Selections from FM GALICIA
29.11
Whenever I begin to think that my life is starting to resemble a tangled ball of thin rubber bands—many fragments with many ends, all jumbled together—I then begin to think about people who have experienced more difficult times. And most people have. A calm, unemotional comparison always exposes how cheerful my biography is when measured up to anyone else’s. Dad once told me an old Hutsul [1] tale about a man who was tired of living and who, in his prayers, would ask the Lord to offer him an easier fate. God, of course, heard the pleading of the downtrodden man and led him to a giant hall in which crosses were stacked—every cross a particular fate of an actual person. Then he allowed the man to choose which one he wanted for himself. The man searched for a while and then chose the smallest and lightest one.
“But that one is your cross, it is your fate,” said the Lord.
And that’s the way it really is.
We are too involved with love—actually, pity—for ourselves to understand that we need nothing else but thankfulness to the Creator for every day of existence. I respect the thankful. They are joyful and good. Those who are thankful to the Creator understand that it is precisely that which is needed by others whom he has created. My aunt said that what a person needs most of all is gratefulness. In time, I proved it to myself that she was correct. For, in essence, everything is dependent on gratefulness. That is why I understand people who accept gifts with enthusiasm. That enthusiasm is made up of gratefulness, not self-assurance. That is why I also understand people who give, never accepting thanks in return. They know that the latter know to whom they are thankful. And if not, then thank God that when someone needed something, you were in a position to give.
As for difficult times—they disappear when you fathom that the day is a gift. Because just by possessing that day, you have received something. And you believe that your day is better than other possible similar days.

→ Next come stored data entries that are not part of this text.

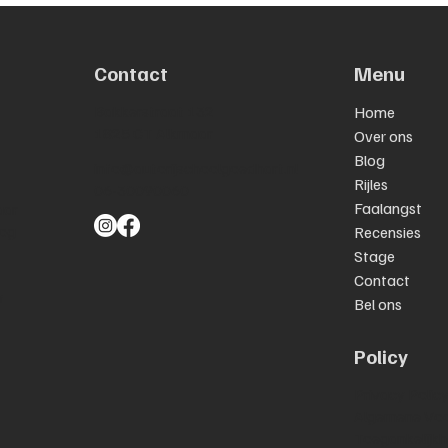
om te beginnen
bege
moge
Contact
Menu
Bakkerstraat 132
Home
1825 CT Alkmaar
Over ons
Blog
info@autorijschoolgoedhart.nl
Rijles
06-30090060
Faalangst
aar
oog
Recensies
Stage
Contact
w
Bel ons
Policy
Privacy Polic
Algemene Vo
Toegankelijkh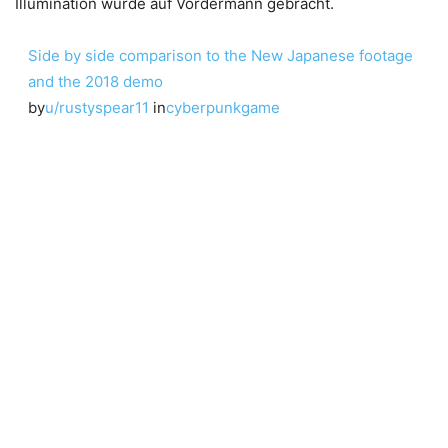
Illumination wurde auf Vordermann gebracht.
Side by side comparison to the New Japanese footage
and the 2018 demo
by
u/rustyspear11
in
cyberpunkgame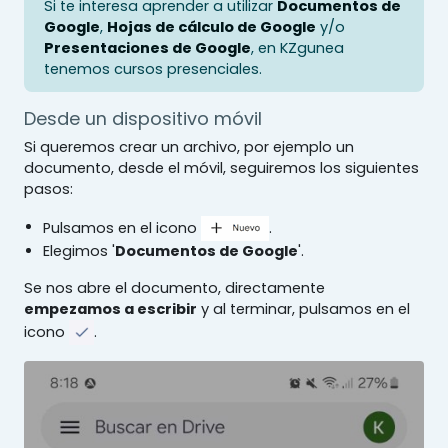
Si te interesa aprender a utilizar
Documentos de
Google
,
Hojas de cálculo de Google
y/o
Presentaciones de Google
, en KZgunea
tenemos cursos presenciales.
Desde un dispositivo móvil
Si queremos crear un archivo, por ejemplo un
documento, desde el móvil, seguiremos los siguientes
pasos:
Pulsamos en el icono
.
Elegimos '
Documentos de Google
'.
Se nos abre el documento, directamente
empezamos a escribir
y al terminar, pulsamos en el
icono
.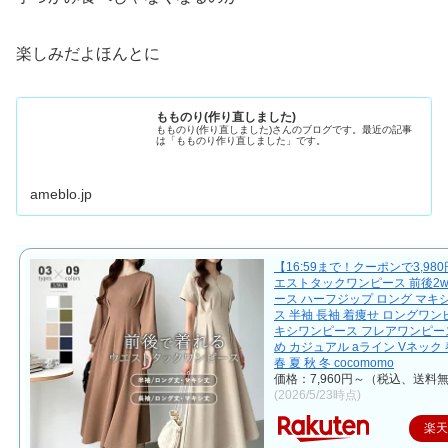
楽しみだよほんとに
もものり(作り直しました)
もものり(作り直しました)さんのブログです。最近の記事
は「もものり作り直しました」です。
ameblo.jp
【16:59まで！クーポンで3,98
エストタックワンピース 前後2w
ース ハーフジップ ロング マキ
ス 半袖 長袖 着痩せ ロングワン
キシワンピース フレアワンピー
め カジュアル aライン Vネック 
春 夏 秋 冬 cocomomo
価格：7,960円～（税込、送料無
(2026/5/23時点)
楽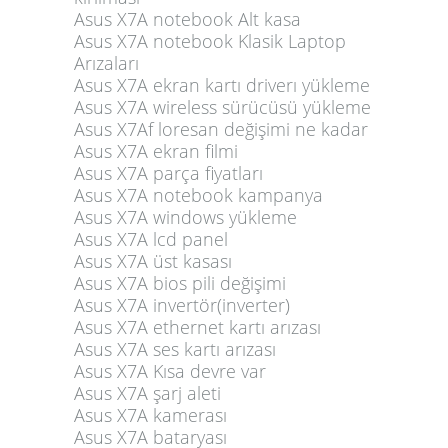
Asus X7A notebook Alt kasa
Asus X7A notebook Klasik Laptop
Arızaları
Asus X7A ekran kartı driverı yükleme
Asus X7A wireless sürücüsü yükleme
Asus X7Af loresan değişimi ne kadar
Asus X7A ekran filmi
Asus X7A parça fiyatları
Asus X7A notebook kampanya
Asus X7A windows yükleme
Asus X7A lcd panel
Asus X7A üst kasası
Asus X7A bios pili değişimi
Asus X7A invertör(inverter)
Asus X7A ethernet kartı arızası
Asus X7A ses kartı arızası
Asus X7A Kısa devre var
Asus X7A şarj aleti
Asus X7A kamerası
Asus X7A bataryası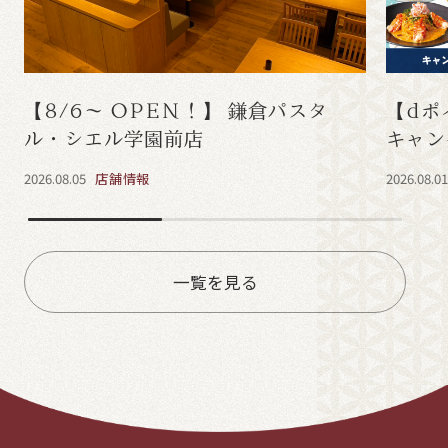
【8/6～ OPEN！】 鎌倉パスタ
【dポ
ル・シエル学園前店
キャン
2026.08.05
店舗情報
2026.08.0
一覧を見る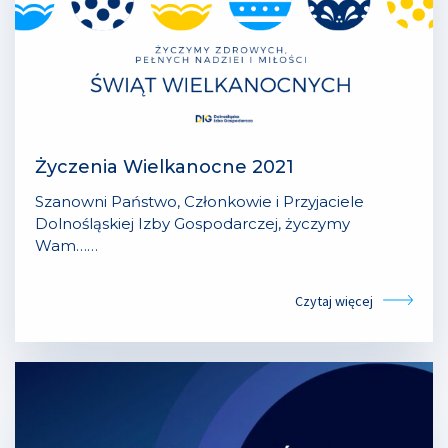
Życzenia Wielkanocne 2021
Szanowni Państwo, Członkowie i Przyjaciele
Dolnośląskiej Izby Gospodarczej, życzymy
Wam……
Czytaj więcej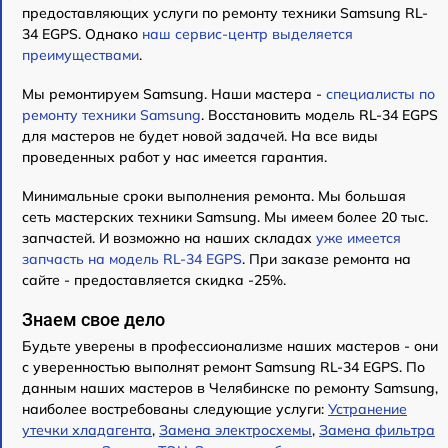
предоставляющих услуги по ремонту техники Samsung RL-
34 EGPS. Однако
наш сервис-центр выделяется
преимуществами
.
Мы ремонтируем Samsung. Наши мастера -
специалисты по
ремонту техники Samsung
. Восстановить модель RL-34 EGPS
для мастеров не будет новой задачей. На все виды
проведенных работ у нас имеется гарантия.
Минимальные сроки выполнения ремонта. Мы большая
сеть мастерских техники Samsung. Мы имеем более 20 тыс.
запчастей. И возможно на наших складах
уже имеется
запчасть на модель RL-34 EGPS
. При заказе ремонта на
сайте - предоставляется скидка -25%.
Знаем свое дело
Будьте уверены в профессионализме наших мастеров - они
с уверенностью выполнят ремонт Samsung RL-34 EGPS. По
данным наших мастеров в Челябинске по ремонту Samsung,
наиболее востребованы следующие услуги:
Устранение
утечки хладагента
,
Замена электросхемы
,
Замена фильтра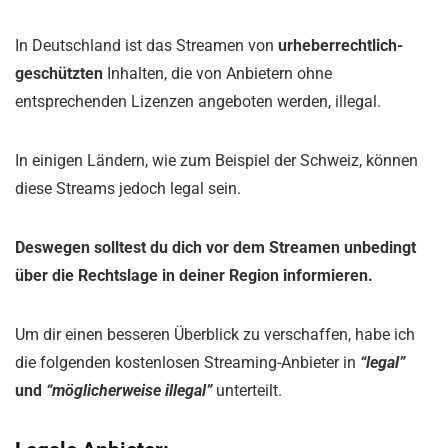
In Deutschland ist das Streamen von
urheberrechtlich-
geschützten
Inhalten, die von Anbietern ohne
entsprechenden Lizenzen angeboten werden, illegal.
In einigen Ländern, wie zum Beispiel der Schweiz, können
diese Streams jedoch legal sein.
Deswegen solltest du dich vor dem Streamen unbedingt
über die Rechtslage in deiner Region informieren.
Um dir einen besseren Überblick zu verschaffen, habe ich
die folgenden kostenlosen Streaming-Anbieter in
“legal”
und
“möglicherweise illegal”
unterteilt.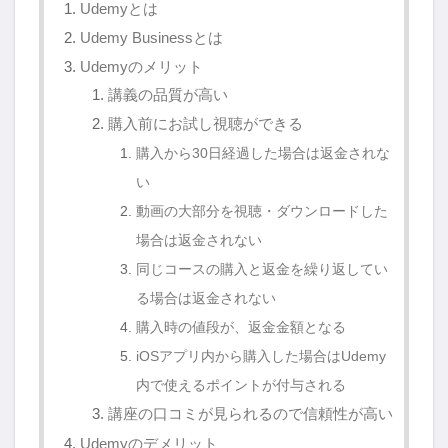
Udemyとは
Udemy Businessとは
Udemyのメリット
講義の品質が高い
購入前にお試し視聴ができる
購入から30日経過した場合は返金されな
い
動画の大部分を視聴・ダウンロードした
場合は返金されない
同じコースの購入と返金を繰り返してい
る場合は返金されない
購入時の値段が、返金金額となる
iOSアプリ内から購入した場合はUdemy
内で使えるポイントが付与される
講座の口コミが見られるので信頼性が高い
Udemyのデメリット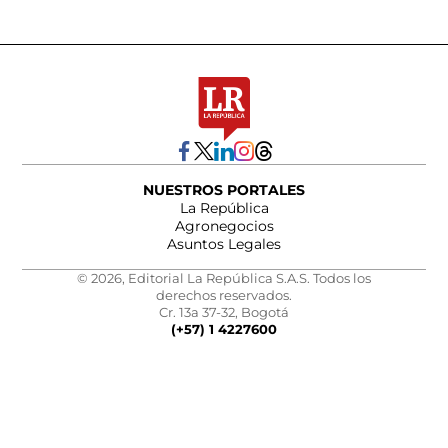
NUESTROS PORTALES
La República
Agronegocios
Asuntos Legales
© 2026, Editorial La República S.A.S. Todos los
derechos reservados.
Cr. 13a 37-32, Bogotá
(+57) 1 4227600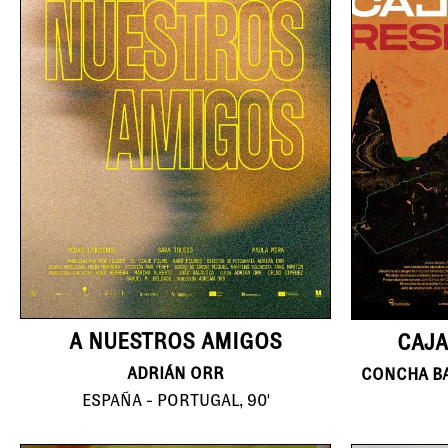
A NUESTROS AMIGOS
CAJA
ADRIÁN ORR
ESPAÑA - PORTUGAL, 90'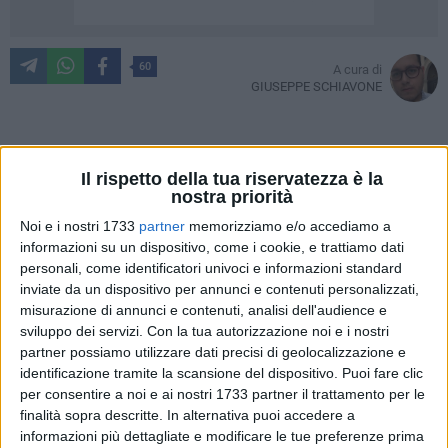
60
A cura di
GIUSEPPE SCHIAVONE
La litoranea di Ponente continua ad essere sulla lente di
Il rispetto della tua riservatezza è la
ingrandimento da parte di tutta la cittadinanza. Nel
nostra priorità
pomeriggio di ieri, infatti, tramite la segnalazione del sub
Noi e i nostri 1733
partner
memorizziamo e/o accediamo a
ambientalista Antonio Binetti, è stato possibile rinvenire uno
informazioni su un dispositivo, come i cookie, e trattiamo dati
sversamento sospetto, oggetto di analisi da parte dell'Arpa
personali, come identificatori univoci e informazioni standard
Puglia.
inviate da un dispositivo per annunci e contenuti personalizzati,
misurazione di annunci e contenuti, analisi dell'audience e
sviluppo dei servizi.
Con la tua autorizzazione noi e i nostri
È stato proprio Binetti, ormai da tempo impegnato per la
partner possiamo utilizzare dati precisi di geolocalizzazione e
giustizia giustizia ambientale, a raccontarci cosa accaduto:
identificazione tramite la scansione del dispositivo. Puoi fare clic
"Ero sulla litoranea di Ponente per un monitoraggio
per consentire a noi e ai nostri 1733 partner il trattamento per le
ambientale quando ho notato gli operai della ditta che sta
finalità sopra descritte. In alternativa puoi accedere a
effettuando i lavori delle tubazioni sul manto stradale,
informazioni più dettagliate e modificare le tue preferenze prima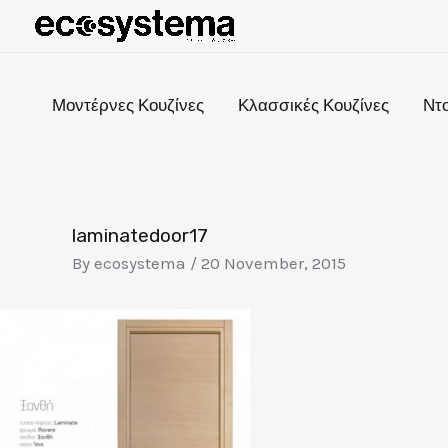
Skip
to
content
Μοντέρνες Κουζίνες
Κλασσικές Κουζίνες
Ντ
Post
navigation
laminatedoor17
By
ecosystema
/
20 November, 2015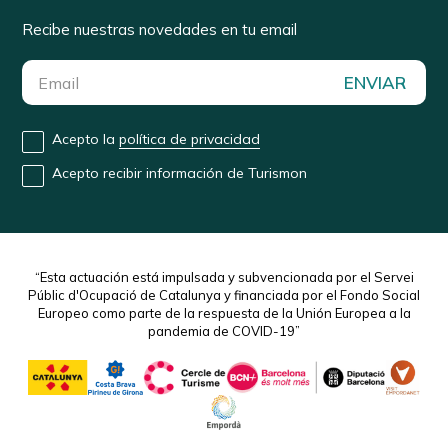
Recibe nuestras novedades en tu email
ENVIAR
Acepto la
política de privacidad
Acepto recibir información de Turismon
“Esta actuación está impulsada y subvencionada por el Servei
Públic d'Ocupació de Catalunya y financiada por el Fondo Social
Europeo como parte de la respuesta de la Unión Europea a la
pandemia de COVID-19”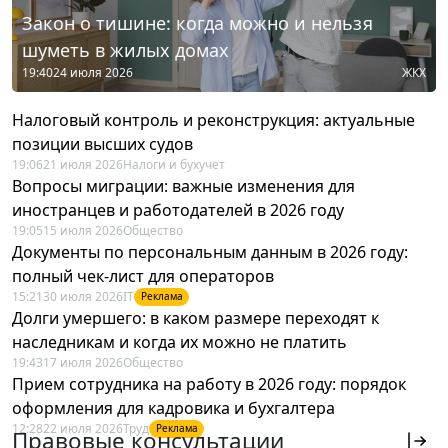
Закон о тишине: когда можно и нельзя
шуметь в жилых домах
19:40
24 июля 2026
ЖКХ
Налоговый контроль и реконструкция: актуальные
позиции высших судов
19:06
21 июля 2026
Налоги и бухучет
Вопросы миграции: важные изменения для
иностранцев и работодателей в 2026 году
19:05
15 июля 2026
Общество
Документы по персональным данным в 2026 году:
полный чек-лист для операторов
15:21
30 июля 2026
IT
Реклама
Долги умершего: в каком размере переходят к
наследникам и когда их можно не платить
19:43
17 июля 2026
Общество
Прием сотрудника на работу в 2026 году: порядок
оформления для кадровика и бухгалтера
12:28
22 июля 2026
Труд
Реклама
Правовые консультации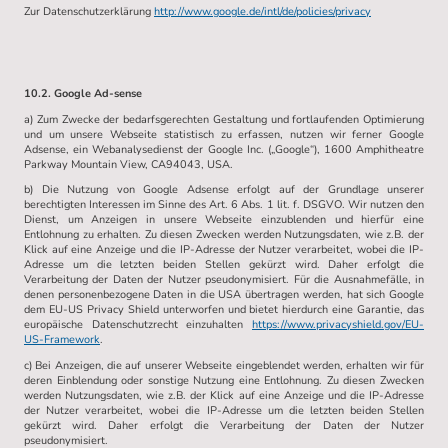
Zur Datenschutzerklärung
http://www.google.de/intl/de/policies/privacy
10.2. Google Ad-sense
a) Zum Zwecke der bedarfsgerechten Gestaltung und fortlaufenden Optimierung
und um unsere Webseite statistisch zu erfassen, nutzen wir ferner Google
Adsense, ein Webanalysedienst der Google Inc. („Google“), 1600 Amphitheatre
Parkway Mountain View, CA94043, USA.
b) Die Nutzung von Google Adsense erfolgt auf der Grundlage unserer
berechtigten Interessen im Sinne des Art. 6 Abs. 1 lit. f. DSGVO. Wir nutzen den
Dienst, um Anzeigen in unsere Webseite einzublenden und hierfür eine
Entlohnung zu erhalten. Zu diesen Zwecken werden Nutzungsdaten, wie z.B. der
Klick auf eine Anzeige und die IP-Adresse der Nutzer verarbeitet, wobei die IP-
Adresse um die letzten beiden Stellen gekürzt wird. Daher erfolgt die
Verarbeitung der Daten der Nutzer pseudonymisiert. Für die Ausnahmefälle, in
denen personenbezogene Daten in die USA übertragen werden, hat sich Google
dem EU-US Privacy Shield unterworfen und bietet hierdurch eine Garantie, das
europäische Datenschutzrecht einzuhalten
https://www.privacyshield.gov/EU-
US-Framework
.
c) Bei Anzeigen, die auf unserer Webseite eingeblendet werden, erhalten wir für
deren Einblendung oder sonstige Nutzung eine Entlohnung. Zu diesen Zwecken
werden Nutzungsdaten, wie z.B. der Klick auf eine Anzeige und die IP-Adresse
der Nutzer verarbeitet, wobei die IP-Adresse um die letzten beiden Stellen
gekürzt wird. Daher erfolgt die Verarbeitung der Daten der Nutzer
pseudonymisiert.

You just need to understand that if you are hungry today, then it is because you were full yesterday and will be full tomorrow. And it’s the same with coldness, pain, despair, fear, and other real things, which let you know that you are alive. The greatest wisdom, then, is the simple, daily prayer, given to us, without any expectation of gratitude: Lord! Thy will be done, not mine.
Notes
[1] For more on Hutsuls, see the note for Andiy Bondar’s “St. Nick No. 628.”